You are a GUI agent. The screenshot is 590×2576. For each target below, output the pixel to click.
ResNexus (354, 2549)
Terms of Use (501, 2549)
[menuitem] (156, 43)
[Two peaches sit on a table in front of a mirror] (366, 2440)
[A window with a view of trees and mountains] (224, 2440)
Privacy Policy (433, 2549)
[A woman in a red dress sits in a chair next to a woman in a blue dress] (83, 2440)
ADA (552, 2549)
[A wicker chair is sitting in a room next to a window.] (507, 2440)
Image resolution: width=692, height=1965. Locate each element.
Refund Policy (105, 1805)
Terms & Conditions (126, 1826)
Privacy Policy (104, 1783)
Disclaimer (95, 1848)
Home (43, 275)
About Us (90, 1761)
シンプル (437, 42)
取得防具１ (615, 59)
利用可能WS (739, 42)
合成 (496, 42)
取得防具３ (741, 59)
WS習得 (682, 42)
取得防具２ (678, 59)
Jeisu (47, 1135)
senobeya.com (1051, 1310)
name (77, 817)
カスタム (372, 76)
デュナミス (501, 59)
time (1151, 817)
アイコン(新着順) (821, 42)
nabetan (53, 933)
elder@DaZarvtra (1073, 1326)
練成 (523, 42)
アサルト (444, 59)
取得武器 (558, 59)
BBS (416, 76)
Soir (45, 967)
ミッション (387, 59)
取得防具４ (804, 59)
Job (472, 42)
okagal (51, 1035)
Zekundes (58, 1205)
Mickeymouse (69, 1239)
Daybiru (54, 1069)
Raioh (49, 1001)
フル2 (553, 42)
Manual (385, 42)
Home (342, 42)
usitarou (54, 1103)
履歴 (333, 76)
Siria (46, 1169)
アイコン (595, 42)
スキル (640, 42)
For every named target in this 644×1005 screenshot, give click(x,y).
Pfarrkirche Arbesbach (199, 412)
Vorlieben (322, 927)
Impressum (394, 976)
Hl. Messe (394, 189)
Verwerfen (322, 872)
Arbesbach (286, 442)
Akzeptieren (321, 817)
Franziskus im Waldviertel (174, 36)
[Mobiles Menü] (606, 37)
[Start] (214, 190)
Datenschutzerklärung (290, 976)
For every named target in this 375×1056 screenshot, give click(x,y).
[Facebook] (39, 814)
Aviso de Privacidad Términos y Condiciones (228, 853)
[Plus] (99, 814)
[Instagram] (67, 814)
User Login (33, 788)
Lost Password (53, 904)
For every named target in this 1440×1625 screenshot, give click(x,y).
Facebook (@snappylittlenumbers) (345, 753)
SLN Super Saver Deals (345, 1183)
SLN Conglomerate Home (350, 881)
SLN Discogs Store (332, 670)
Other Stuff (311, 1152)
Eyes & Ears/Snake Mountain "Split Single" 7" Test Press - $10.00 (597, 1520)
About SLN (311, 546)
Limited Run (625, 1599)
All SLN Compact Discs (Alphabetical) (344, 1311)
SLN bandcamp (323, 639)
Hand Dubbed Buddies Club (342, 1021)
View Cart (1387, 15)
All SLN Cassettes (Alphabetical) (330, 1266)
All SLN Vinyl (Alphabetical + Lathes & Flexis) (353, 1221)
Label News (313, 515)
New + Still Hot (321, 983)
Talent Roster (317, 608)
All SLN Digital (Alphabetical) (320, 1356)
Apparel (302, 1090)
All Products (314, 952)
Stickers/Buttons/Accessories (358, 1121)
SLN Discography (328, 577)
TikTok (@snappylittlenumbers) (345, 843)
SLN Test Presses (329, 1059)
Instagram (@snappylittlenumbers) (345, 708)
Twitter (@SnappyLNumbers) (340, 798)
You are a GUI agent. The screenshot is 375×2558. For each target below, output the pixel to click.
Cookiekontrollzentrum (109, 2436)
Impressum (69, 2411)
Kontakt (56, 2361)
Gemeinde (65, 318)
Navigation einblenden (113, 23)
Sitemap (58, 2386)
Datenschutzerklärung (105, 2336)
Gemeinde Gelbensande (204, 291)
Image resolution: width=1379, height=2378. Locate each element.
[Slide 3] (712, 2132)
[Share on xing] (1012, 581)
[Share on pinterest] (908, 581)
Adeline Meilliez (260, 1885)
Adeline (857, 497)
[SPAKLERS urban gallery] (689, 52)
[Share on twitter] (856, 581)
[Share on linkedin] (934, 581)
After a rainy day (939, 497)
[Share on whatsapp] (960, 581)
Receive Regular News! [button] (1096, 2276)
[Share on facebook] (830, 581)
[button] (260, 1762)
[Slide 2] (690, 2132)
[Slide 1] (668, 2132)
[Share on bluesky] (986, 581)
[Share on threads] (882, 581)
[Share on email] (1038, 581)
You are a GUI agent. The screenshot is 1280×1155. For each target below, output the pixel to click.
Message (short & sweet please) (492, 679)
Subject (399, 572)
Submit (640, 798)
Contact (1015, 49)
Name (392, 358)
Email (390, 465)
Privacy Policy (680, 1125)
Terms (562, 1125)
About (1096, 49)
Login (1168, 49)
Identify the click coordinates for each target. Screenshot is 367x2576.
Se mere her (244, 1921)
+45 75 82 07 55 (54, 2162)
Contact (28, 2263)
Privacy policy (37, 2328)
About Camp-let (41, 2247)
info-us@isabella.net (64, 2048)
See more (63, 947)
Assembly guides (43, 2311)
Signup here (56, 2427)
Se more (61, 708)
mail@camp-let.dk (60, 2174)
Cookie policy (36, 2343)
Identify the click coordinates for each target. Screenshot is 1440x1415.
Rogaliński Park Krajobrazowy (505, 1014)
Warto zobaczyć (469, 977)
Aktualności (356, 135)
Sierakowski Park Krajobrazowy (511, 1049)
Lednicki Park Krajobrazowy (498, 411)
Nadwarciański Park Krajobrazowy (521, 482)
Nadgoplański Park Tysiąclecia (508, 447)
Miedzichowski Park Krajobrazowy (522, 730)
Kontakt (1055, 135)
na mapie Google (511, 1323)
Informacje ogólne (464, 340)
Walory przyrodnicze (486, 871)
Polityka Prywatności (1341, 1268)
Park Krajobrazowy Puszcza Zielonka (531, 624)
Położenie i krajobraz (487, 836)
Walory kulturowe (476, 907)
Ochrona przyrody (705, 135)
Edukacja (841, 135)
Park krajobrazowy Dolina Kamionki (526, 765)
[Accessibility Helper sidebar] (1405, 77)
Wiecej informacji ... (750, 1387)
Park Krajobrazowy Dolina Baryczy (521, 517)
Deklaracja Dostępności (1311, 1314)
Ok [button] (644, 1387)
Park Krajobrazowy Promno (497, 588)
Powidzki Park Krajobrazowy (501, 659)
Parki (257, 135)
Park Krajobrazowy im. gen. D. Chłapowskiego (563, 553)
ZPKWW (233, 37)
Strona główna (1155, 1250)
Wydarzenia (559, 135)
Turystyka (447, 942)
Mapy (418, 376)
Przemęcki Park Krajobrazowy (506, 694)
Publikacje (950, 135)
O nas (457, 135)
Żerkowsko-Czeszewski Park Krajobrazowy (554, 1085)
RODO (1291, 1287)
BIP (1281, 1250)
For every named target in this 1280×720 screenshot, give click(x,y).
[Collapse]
☆ ☆ ☆ ☆ ☆
- **EXERCISE**
Set down precisely the lines above between the line holding "SLN Test Presses (329, 1059)" and the line holding "After a rainy day (939, 497)", inclusive, and nothing beyond them.

- **ANSWER FOR THE TASK**
SLN Test Presses (329, 1059)
Instagram (@snappylittlenumbers) (345, 708)
Twitter (@SnappyLNumbers) (340, 798)
You are a GUI agent. The screenshot is 375×2558. For each target below, output the pixel to click.
Cookiekontrollzentrum (109, 2436)
Impressum (69, 2411)
Kontakt (56, 2361)
Gemeinde (65, 318)
Navigation einblenden (113, 23)
Sitemap (58, 2386)
Datenschutzerklärung (105, 2336)
Gemeinde Gelbensande (204, 291)
Image resolution: width=1379, height=2378. Locate each element.
[Slide 3] (712, 2132)
[Share on xing] (1012, 581)
[Share on pinterest] (908, 581)
Adeline Meilliez (260, 1885)
Adeline (857, 497)
[SPAKLERS urban gallery] (689, 52)
[Share on twitter] (856, 581)
[Share on linkedin] (934, 581)
After a rainy day (939, 497)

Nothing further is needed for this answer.